# About this exercise
Write out exactly the lines of the entries below from the one holding "Інструменти і обладнання (170, 398)" to the one holding "Kanye West to", inclusive, and leave out all other lines.

# Recorded data
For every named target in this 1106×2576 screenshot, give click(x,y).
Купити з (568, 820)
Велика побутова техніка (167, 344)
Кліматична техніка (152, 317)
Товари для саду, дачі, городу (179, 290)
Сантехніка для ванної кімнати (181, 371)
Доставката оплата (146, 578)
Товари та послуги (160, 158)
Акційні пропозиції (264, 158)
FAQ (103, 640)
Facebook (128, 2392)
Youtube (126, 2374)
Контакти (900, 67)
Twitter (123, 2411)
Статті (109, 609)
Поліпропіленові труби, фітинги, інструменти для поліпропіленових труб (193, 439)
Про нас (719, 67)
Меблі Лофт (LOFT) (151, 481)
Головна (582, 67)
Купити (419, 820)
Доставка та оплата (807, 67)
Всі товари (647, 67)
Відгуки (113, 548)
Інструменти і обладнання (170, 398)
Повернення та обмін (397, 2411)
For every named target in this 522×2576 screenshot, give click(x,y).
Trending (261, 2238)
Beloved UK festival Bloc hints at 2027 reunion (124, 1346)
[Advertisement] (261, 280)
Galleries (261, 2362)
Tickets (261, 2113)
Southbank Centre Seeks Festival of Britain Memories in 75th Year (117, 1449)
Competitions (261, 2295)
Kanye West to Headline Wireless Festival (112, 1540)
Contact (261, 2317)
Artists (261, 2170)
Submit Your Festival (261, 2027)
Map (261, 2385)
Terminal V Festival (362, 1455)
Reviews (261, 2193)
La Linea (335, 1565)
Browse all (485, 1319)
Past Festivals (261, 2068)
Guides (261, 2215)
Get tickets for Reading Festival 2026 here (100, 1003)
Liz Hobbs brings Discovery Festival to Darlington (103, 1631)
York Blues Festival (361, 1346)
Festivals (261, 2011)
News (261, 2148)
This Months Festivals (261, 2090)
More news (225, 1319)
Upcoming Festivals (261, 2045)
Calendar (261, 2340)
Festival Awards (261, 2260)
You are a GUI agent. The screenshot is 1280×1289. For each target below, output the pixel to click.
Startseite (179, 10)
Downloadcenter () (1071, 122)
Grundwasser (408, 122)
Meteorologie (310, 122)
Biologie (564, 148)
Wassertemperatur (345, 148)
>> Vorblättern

# Expected output
Інструменти і обладнання (170, 398)
Повернення та обмін (397, 2411)
For every named target in this 522×2576 screenshot, give click(x,y).
Trending (261, 2238)
Beloved UK festival Bloc hints at 2027 reunion (124, 1346)
[Advertisement] (261, 280)
Galleries (261, 2362)
Tickets (261, 2113)
Southbank Centre Seeks Festival of Britain Memories in 75th Year (117, 1449)
Competitions (261, 2295)
Kanye West to Headline Wireless Festival (112, 1540)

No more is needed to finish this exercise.